New York, September 11, 2001.
It was journalistic instinct that pulled Richard Drew to the Twin Towers when everyone else was running away. The veteran photographer did what he always did – take pictures. And from the scores of photographs he took that day came the iconic image that would become known as The Falling Man.
It’s a disturbing image that is seldom published. I know of it because of an article I came across in Esquire Magazine by Tom Junod. Journalism at its best, even when capturing the most horrific scene you would never want to imagine.
The photograph is an anomaly, one frame of many in a sequence that shows the true horror suffered by dozens of victims forced to choose how they were to die on that sunny September morning. The person in this particular photograph appears calm, accepting his fate.
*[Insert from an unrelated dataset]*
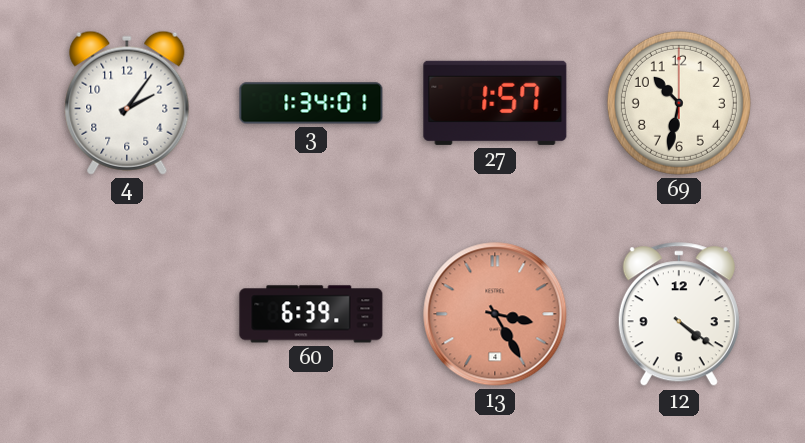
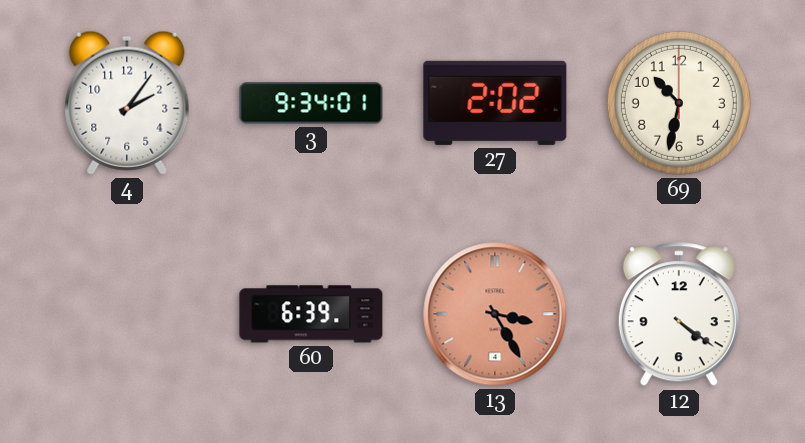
3: 1:34 -> 9:34
27: 1:57 -> 2:02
An anomaly of a single click of the shutter.
The photograph is also an accident in symmetry. The Falling Man is vertical, in line with the architectural lines of the Towers. To his left, the North Tower, to his right, the South Tower.
It’s a controversial image, the discussion of which can quickly devolve into a bitter geopolitical debate. Some think the photograph should never be published. I understand that. Some will say that Tom Junod’s article doesn’t tell the whole story. Of course it doesn’t. How you feel about the photograph, how you feel about the story, is your business.
But you will feel something. You will feel something very strongly.
It’s the power of photographs. It’s the power of words.